Each entry, in full: copy it out exactly.

==================================================

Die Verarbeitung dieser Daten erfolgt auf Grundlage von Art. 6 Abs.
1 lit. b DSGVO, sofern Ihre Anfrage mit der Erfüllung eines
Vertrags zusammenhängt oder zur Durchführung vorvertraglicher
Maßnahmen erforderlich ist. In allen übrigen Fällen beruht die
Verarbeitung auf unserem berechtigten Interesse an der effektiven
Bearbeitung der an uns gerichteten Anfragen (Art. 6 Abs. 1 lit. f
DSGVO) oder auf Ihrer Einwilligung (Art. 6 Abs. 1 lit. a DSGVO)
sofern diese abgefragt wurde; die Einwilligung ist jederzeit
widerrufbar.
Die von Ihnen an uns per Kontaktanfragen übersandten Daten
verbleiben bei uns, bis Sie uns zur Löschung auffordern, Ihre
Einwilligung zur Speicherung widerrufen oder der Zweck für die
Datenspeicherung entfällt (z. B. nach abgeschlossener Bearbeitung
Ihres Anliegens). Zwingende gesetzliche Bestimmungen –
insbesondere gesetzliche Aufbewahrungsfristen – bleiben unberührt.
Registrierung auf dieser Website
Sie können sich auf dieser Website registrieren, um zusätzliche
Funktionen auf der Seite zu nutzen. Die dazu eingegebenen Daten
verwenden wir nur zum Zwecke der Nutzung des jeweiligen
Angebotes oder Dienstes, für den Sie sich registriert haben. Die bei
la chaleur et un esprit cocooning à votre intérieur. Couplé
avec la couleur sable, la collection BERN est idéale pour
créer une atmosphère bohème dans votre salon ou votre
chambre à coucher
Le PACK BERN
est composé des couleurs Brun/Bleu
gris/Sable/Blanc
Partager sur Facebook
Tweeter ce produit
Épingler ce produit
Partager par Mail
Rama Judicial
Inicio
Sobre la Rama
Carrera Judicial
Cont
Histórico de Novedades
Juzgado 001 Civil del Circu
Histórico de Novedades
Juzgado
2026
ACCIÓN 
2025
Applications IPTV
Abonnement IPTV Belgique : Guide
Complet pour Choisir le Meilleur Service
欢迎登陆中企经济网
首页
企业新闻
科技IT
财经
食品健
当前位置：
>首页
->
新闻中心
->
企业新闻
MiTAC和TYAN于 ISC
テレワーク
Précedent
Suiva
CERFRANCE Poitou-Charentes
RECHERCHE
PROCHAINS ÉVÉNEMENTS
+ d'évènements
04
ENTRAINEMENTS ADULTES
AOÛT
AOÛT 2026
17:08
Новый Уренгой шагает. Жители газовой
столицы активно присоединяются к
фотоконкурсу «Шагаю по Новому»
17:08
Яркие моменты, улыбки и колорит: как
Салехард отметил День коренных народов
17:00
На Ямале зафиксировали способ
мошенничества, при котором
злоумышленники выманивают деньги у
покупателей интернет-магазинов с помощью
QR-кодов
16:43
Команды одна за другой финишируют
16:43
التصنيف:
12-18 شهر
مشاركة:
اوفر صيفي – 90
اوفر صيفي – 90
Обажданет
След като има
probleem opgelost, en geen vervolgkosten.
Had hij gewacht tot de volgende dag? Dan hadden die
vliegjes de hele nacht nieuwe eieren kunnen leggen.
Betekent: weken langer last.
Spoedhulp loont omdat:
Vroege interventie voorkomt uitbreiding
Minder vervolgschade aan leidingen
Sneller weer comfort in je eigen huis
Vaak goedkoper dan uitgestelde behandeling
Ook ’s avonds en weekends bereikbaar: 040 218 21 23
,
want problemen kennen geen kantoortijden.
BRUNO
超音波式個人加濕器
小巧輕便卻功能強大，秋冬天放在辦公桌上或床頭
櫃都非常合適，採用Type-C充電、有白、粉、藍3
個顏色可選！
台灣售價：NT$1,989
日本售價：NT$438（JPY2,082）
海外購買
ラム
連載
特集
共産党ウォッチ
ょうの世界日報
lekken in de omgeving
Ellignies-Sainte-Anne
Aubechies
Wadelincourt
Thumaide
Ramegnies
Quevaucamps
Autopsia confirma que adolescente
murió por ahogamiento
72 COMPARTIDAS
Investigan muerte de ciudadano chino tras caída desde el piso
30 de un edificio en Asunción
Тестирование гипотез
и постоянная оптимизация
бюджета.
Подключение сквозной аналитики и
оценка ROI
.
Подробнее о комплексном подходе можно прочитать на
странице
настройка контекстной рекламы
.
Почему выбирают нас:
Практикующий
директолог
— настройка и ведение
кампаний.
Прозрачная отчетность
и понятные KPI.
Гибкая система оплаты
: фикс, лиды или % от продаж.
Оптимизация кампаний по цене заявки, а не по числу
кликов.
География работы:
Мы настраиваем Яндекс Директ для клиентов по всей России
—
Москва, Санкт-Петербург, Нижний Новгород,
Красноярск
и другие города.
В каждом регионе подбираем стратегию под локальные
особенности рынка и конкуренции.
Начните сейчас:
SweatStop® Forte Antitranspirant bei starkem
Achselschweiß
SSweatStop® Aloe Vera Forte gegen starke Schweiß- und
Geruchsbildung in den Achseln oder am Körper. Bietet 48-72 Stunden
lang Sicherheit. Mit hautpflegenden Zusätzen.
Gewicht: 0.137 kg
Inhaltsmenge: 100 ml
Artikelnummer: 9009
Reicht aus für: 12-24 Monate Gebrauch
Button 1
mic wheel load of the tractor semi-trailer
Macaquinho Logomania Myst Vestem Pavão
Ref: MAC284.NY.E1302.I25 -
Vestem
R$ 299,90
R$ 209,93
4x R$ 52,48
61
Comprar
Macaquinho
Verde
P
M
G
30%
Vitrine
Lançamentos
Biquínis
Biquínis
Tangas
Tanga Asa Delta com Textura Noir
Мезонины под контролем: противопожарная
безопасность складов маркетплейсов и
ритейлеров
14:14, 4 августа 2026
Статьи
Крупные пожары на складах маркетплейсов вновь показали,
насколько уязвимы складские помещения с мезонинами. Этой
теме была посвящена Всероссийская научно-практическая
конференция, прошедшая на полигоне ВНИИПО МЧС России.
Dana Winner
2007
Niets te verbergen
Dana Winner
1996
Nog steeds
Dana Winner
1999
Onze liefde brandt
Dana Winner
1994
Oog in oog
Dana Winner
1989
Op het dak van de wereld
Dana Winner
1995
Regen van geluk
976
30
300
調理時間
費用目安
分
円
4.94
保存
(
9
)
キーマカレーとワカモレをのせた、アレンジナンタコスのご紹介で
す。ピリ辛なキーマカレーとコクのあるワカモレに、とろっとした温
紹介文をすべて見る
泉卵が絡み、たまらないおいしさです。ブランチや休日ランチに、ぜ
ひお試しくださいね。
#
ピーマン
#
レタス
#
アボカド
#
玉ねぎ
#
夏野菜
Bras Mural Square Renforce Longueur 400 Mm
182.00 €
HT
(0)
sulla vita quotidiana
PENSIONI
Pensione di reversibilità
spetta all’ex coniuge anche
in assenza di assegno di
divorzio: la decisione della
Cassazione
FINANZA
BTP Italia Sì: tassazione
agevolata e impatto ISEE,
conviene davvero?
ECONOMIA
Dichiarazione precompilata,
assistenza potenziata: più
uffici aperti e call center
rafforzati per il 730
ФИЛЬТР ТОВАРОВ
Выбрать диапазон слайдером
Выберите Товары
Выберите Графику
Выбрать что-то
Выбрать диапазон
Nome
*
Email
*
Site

==================================================

Task solution.
Die Verarbeitung dieser Daten erfolgt auf Grundlage von Art. 6 Abs.
1 lit. b DSGVO, sofern Ihre Anfrage mit der Erfüllung eines
Vertrags zusammenhängt oder zur Durchführung vorvertraglicher
Maßnahmen erforderlich ist. In allen übrigen Fällen beruht die
Verarbeitung auf unserem berechtigten Interesse an der effektiven
Bearbeitung der an uns gerichteten Anfragen (Art. 6 Abs. 1 lit. f
DSGVO) oder auf Ihrer Einwilligung (Art. 6 Abs. 1 lit. a DSGVO)
sofern diese abgefragt wurde; die Einwilligung ist jederzeit
widerrufbar.
Die von Ihnen an uns per Kontaktanfragen übersandten Daten
verbleiben bei uns, bis Sie uns zur Löschung auffordern, Ihre
Einwilligung zur Speicherung widerrufen oder der Zweck für die
Datenspeicherung entfällt (z. B. nach abgeschlossener Bearbeitung
Ihres Anliegens). Zwingende gesetzliche Bestimmungen –
insbesondere gesetzliche Aufbewahrungsfristen – bleiben unberührt.
Registrierung auf dieser Website
Sie können sich auf dieser Website registrieren, um zusätzliche
Funktionen auf der Seite zu nutzen. Die dazu eingegebenen Daten
verwenden wir nur zum Zwecke der Nutzung des jeweiligen
Angebotes oder Dienstes, für den Sie sich registriert haben. Die bei
la chaleur et un esprit cocooning à votre intérieur. Couplé
avec la couleur sable, la collection BERN est idéale pour
créer une atmosphère bohème dans votre salon ou votre
chambre à coucher
Le PACK BERN
est composé des couleurs Brun/Bleu
gris/Sable/Blanc
Partager sur Facebook
Tweeter ce produit
Épingler ce produit
Partager par Mail
Rama Judicial
Inicio
Sobre la Rama
Carrera Judicial
Cont
Histórico de Novedades
Juzgado 001 Civil del Circu
Histórico de Novedades
Juzgado
2026
ACCIÓN 
2025
Applications IPTV
Abonnement IPTV Belgique : Guide
Complet pour Choisir le Meilleur Service
欢迎登陆中企经济网
首页
企业新闻
科技IT
财经
食品健
当前位置：
>首页
->
新闻中心
->
企业新闻
MiTAC和TYAN于 ISC
テレワーク
Précedent
Suiva
CERFRANCE Poitou-Charentes
RECHERCHE
PROCHAINS ÉVÉNEMENTS
+ d'évènements
04
ENTRAINEMENTS ADULTES
AOÛT
AOÛT 2026
17:08
Новый Уренгой шагает. Жители газовой
столицы активно присоединяются к
фотоконкурсу «Шагаю по Новому»
17:08
Яркие моменты, улыбки и колорит: как
Салехард отметил День коренных народов
17:00
На Ямале зафиксировали способ
мошенничества, при котором
злоумышленники выманивают деньги у
покупателей интернет-магазинов с помощью
QR-кодов
16:43
Команды одна за другой финишируют
16:43
التصنيف:
12-18 شهر
مشاركة:
اوفر صيفي – 90
اوفر صيفي – 90
Обажданет
След като има
probleem opgelost, en geen vervolgkosten.
Had hij gewacht tot de volgende dag? Dan hadden die
vliegjes de hele nacht nieuwe eieren kunnen leggen.
Betekent: weken langer last.
Spoedhulp loont omdat:
Vroege interventie voorkomt uitbreiding
Minder vervolgschade aan leidingen
Sneller weer comfort in je eigen huis
Vaak goedkoper dan uitgestelde behandeling
Ook ’s avonds en weekends bereikbaar: 040 218 21 23
,
want problemen kennen geen kantoortijden.
BRUNO
超音波式個人加濕器
小巧輕便卻功能強大，秋冬天放在辦公桌上或床頭
櫃都非常合適，採用Type-C充電、有白、粉、藍3
個顏色可選！
台灣售價：NT$1,989
日本售價：NT$438（JPY2,082）
海外購買
ラム
連載
特集
共産党ウォッチ
ょうの世界日報
lekken in de omgeving
Ellignies-Sainte-Anne
Aubechies
Wadelincourt
Thumaide
Ramegnies
Quevaucamps
Autopsia confirma que adolescente
murió por ahogamiento
72 COMPARTIDAS
Investigan muerte de ciudadano chino tras caída desde el piso
30 de un edificio en Asunción
Тестирование гипотез
и постоянная оптимизация
бюджета.
Подключение сквозной аналитики и
оценка ROI
.
Подробнее о комплексном подходе можно прочитать на
странице
настройка контекстной рекламы
.
Почему выбирают нас:
Практикующий
директолог
— настройка и ведение
кампаний.
Прозрачная отчетность
и понятные KPI.
Гибкая система оплаты
: фикс, лиды или % от продаж.
Оптимизация кампаний по цене заявки, а не по числу
кликов.
География работы:
Мы настраиваем Яндекс Директ для клиентов по всей России
—
Москва, Санкт-Петербург, Нижний Новгород,
Красноярск
и другие города.
В каждом регионе подбираем стратегию под локальные
особенности рынка и конкуренции.
Начните сейчас:
SweatStop® Forte Antitranspirant bei starkem
Achselschweiß
SSweatStop® Aloe Vera Forte gegen starke Schweiß- und
Geruchsbildung in den Achseln oder am Körper. Bietet 48-72 Stunden
lang Sicherheit. Mit hautpflegenden Zusätzen.
Gewicht: 0.137 kg
Inhaltsmenge: 100 ml
Artikelnummer: 9009
Reicht aus für: 12-24 Monate Gebrauch
Button 1
mic wheel load of the tractor semi-trailer
Macaquinho Logomania Myst Vestem Pavão
Ref: MAC284.NY.E1302.I25 -
Vestem
R$ 299,90
R$ 209,93
4x R$ 52,48
61
Comprar
Macaquinho
Verde
P
M
G
30%
Vitrine
Lançamentos
Biquínis
Biquínis
Tangas
Tanga Asa Delta com Textura Noir
Мезонины под контролем: противопожарная
безопасность складов маркетплейсов и
ритейлеров
14:14, 4 августа 2026
Статьи
Крупные пожары на складах маркетплейсов вновь показали,
насколько уязвимы складские помещения с мезонинами. Этой
теме была посвящена Всероссийская научно-практическая
конференция, прошедшая на полигоне ВНИИПО МЧС России.
Dana Winner
2007
Niets te verbergen
Dana Winner
1996
Nog steeds
Dana Winner
1999
Onze liefde brandt
Dana Winner
1994
Oog in oog
Dana Winner
1989
Op het dak van de wereld
Dana Winner
1995
Regen van geluk
976
30
300
調理時間
費用目安
分
円
4.94
保存
(
9
)
キーマカレーとワカモレをのせた、アレンジナンタコスのご紹介で
す。ピリ辛なキーマカレーとコクのあるワカモレに、とろっとした温
紹介文をすべて見る
泉卵が絡み、たまらないおいしさです。ブランチや休日ランチに、ぜ
ひお試しくださいね。
#
ピーマン
#
レタス
#
アボカド
#
玉ねぎ
#
夏野菜
Bras Mural Square Renforce Longueur 400 Mm
182.00 €
HT
(0)
sulla vita quotidiana
PENSIONI
Pensione di reversibilità
spetta all’ex coniuge anche
in assenza di assegno di
divorzio: la decisione della
Cassazione
FINANZA
BTP Italia Sì: tassazione
agevolata e impatto ISEE,
conviene davvero?
ECONOMIA
Dichiarazione precompilata,
assistenza potenziata: più
uffici aperti e call center
rafforzati per il 730
ФИЛЬТР ТОВАРОВ
Выбрать диапазон слайдером
Выберите Товары
Выберите Графику
Выбрать что-то
Выбрать диапазон
Nome
*
Email
*
Site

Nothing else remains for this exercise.